What does it do to your children when you look at your phone?

Recently I went on an outing with a friend and his young daughter. My friend is in his 30’s and I have known him for a long time. I went out of my way to meet him and I’m sure he was pleased that I was there – but I noticed something. Every few minutes as we walked together, he looked at his phone.

Of course this is ubiquitous. It happens all the time. Nothing new here. But at the same time, I noticed something in myself. Each time he did this I felt a little hurt.

Am I the only one?

Or do other people feel slightly insulted when someone looks away and centers their attention on their phone?

And how about children?

Do they feel hurt when they are playing and look up to see if their parent is watching, and they instead see their parent looking down at a phone?

What I am interested in is whether children get used to this when this is done by their parent or whether they feel a little hurt each time this happens – just as I did?

And if they do feel hurt, what does this do to their sense of themselves, to their self confidence and to their feelings about their parent?

Even at my advanced age, I remember what it felt like when my father or my teacher focused on me. It was important to me. I wanted their attention and, even more, I wanted their approval. I wanted them to think I was special in some way or another. I wanted them to notice me.

And, I also remember the disappointment I felt when the teacher called on someone other than me or when my parent concentrated on one of my siblings rather than me.

I am sure nothing has changed in terms of children’s feelings about being noticed in the past few decades – I have to think that most children still crave the same sort of attention and recognition that I did.

So what happens when a parent shifts attention away from a child – not to a sibling, or to making dinner – but to the phone? And what happens when this occurs many times a day?

I would like to suggest something that is sure to be unpopular.

I would like to suggest that this sort of shift may be experienced by children as an insult. A small insult. But still an insult – which, when repeated over and over throughout the day, every day, may add up to a larger insult.

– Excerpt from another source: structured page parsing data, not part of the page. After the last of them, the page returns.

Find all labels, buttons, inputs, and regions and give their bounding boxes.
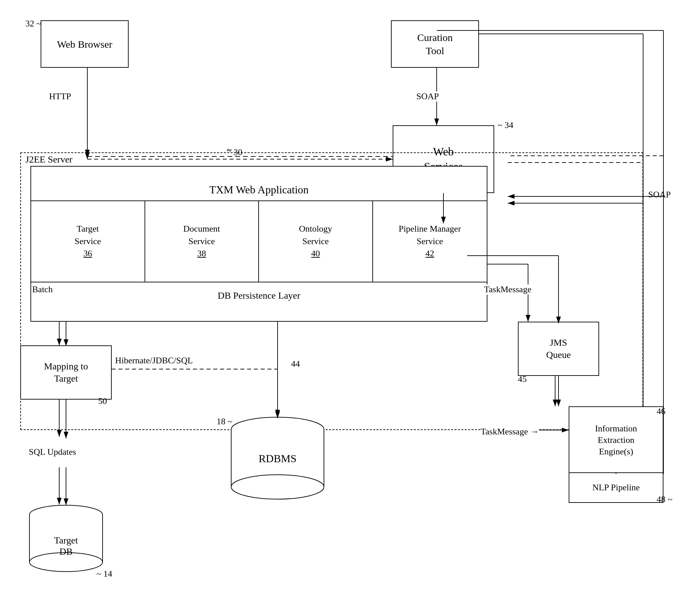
nlp-pipeline-label: NLP Pipeline <box>592 482 640 493</box>
ontology-service-num: 40 <box>311 249 320 258</box>
target-service-label: TargetService36 <box>74 223 101 260</box>
task-message-bottom-label: TaskMessage → <box>481 427 539 437</box>
document-service-cell: DocumentService38 <box>145 201 259 282</box>
jms-queue-box: JMSQueue <box>518 322 599 376</box>
document-service-num: 38 <box>197 249 206 258</box>
sql-updates-label: SQL Updates <box>29 447 76 457</box>
ref-14: ~ 14 <box>96 569 112 579</box>
txm-web-app-box: TXM Web Application TargetService36 Docu… <box>30 166 487 322</box>
services-row: TargetService36 DocumentService38 Ontolo… <box>31 200 487 282</box>
web-browser-label: Web Browser <box>57 38 112 51</box>
curation-tool-label: CurationTool <box>417 31 453 57</box>
svg-text:DB: DB <box>60 546 73 557</box>
batch-label: Batch <box>32 284 53 295</box>
ref-48: 48 ~ <box>657 494 673 505</box>
ontology-service-label: OntologyService40 <box>299 223 332 260</box>
mapping-to-target-box: Mapping toTarget <box>20 345 112 400</box>
hibernate-label: Hibernate/JDBC/SQL <box>115 356 193 366</box>
svg-text:RDBMS: RDBMS <box>259 452 297 465</box>
target-service-num: 36 <box>83 249 92 258</box>
jms-queue-label: JMSQueue <box>546 337 571 361</box>
document-service-label: DocumentService38 <box>183 223 220 260</box>
mapping-to-target-label: Mapping toTarget <box>44 360 88 385</box>
target-service-cell: TargetService36 <box>31 201 145 282</box>
txm-title: TXM Web Application <box>31 179 487 197</box>
pipeline-manager-label: Pipeline ManagerService42 <box>399 223 461 260</box>
rdbms-box: RDBMS <box>230 417 325 501</box>
info-extraction-label: InformationExtractionEngine(s) <box>595 423 637 457</box>
curation-tool-box: CurationTool <box>391 20 479 68</box>
soap-top-label: SOAP <box>416 91 439 102</box>
diagram-container: 32 ~ Web Browser HTTP ~ 26 CurationTool … <box>0 0 700 598</box>
db-persistence-layer: DB Persistence Layer <box>31 282 487 309</box>
svg-point-32 <box>231 475 324 499</box>
j2ee-server-label: J2EE Server <box>25 154 72 165</box>
pipeline-manager-num: 42 <box>425 249 434 258</box>
http-label: HTTP <box>49 91 71 102</box>
ref-32: 32 ~ <box>25 19 41 29</box>
task-message-top-label: TaskMessage <box>484 284 531 295</box>
pipeline-manager-cell: Pipeline ManagerService42 <box>373 201 487 282</box>
web-browser-box: Web Browser <box>41 20 129 68</box>
ontology-service-cell: OntologyService40 <box>259 201 373 282</box>
ref-18: 18 ~ <box>217 417 233 427</box>
nlp-pipeline-box: NLP Pipeline <box>569 472 663 503</box>
ref-44: 44 <box>291 359 300 369</box>
ref-34: ~ 34 <box>498 120 513 130</box>
ref-46: 46 <box>657 406 665 417</box>
svg-text:Target: Target <box>54 535 78 546</box>
ref-50: 50 <box>98 396 107 406</box>
info-extraction-box: InformationExtractionEngine(s) <box>569 406 663 474</box>
soap-right-label: SOAP <box>648 190 671 200</box>
ref-45: 45 <box>518 374 527 384</box>
target-db-box: Target DB <box>29 505 103 572</box>
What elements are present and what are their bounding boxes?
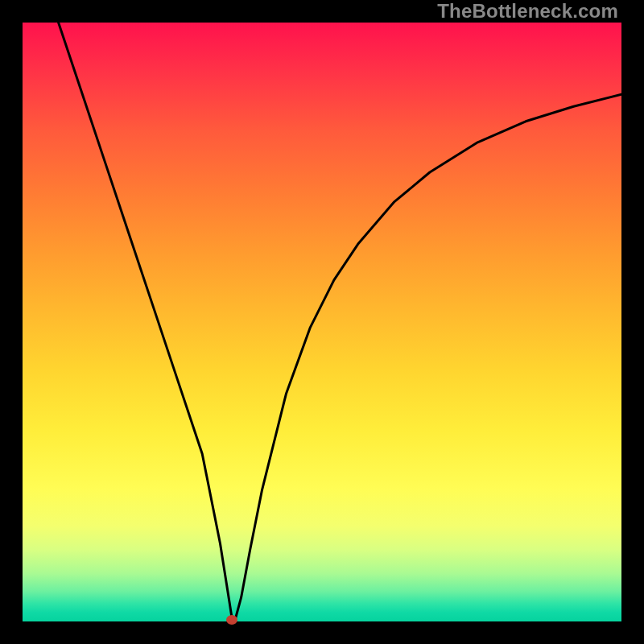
bottleneck-curve — [23, 23, 621, 621]
plot-area — [23, 23, 621, 621]
watermark-text: TheBottleneck.com — [437, 0, 618, 23]
curve-path — [59, 23, 621, 620]
min-marker — [226, 615, 237, 625]
chart-frame: TheBottleneck.com — [0, 0, 644, 644]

And what does the research show?

Let me summarize what I have found:

A large international study done by a technology company had interesting results. Of six thousand eight to thirteen-year-old children, 32% reported feeling “unimportant” when their parents used their cell phones during meals, conversations, or other family times.

This is alarming. If one-third of all children feel unimportant when parents use cell phones during times when they might be having interactions, this is a lot of children feeling unimportant, at least some of the time.

Catherine Steiner Adair wrote a book called The Big Disconnect: Protecting Childhood and Family Relationships in the Digital Age. In researching her topic, Steiner-Adair interviewed one thousand children between the ages of four and eighteen, asking them about their parents’ use of mobile devices. Over and over again children used words such as “sad, mad, angry, and lonely” to describe how they felt when their parents were using their cell phones. One four-year-old called his dad’s smartphone a “stupid phone.” Others recalled throwing their parent’s phone into the toilet, putting it in the oven, or hiding it. And one child said, “I feel like I’m just boring. I’m boring my dad because he will take any text, any call, anytime.”

So, it seems that some children do feel hurt.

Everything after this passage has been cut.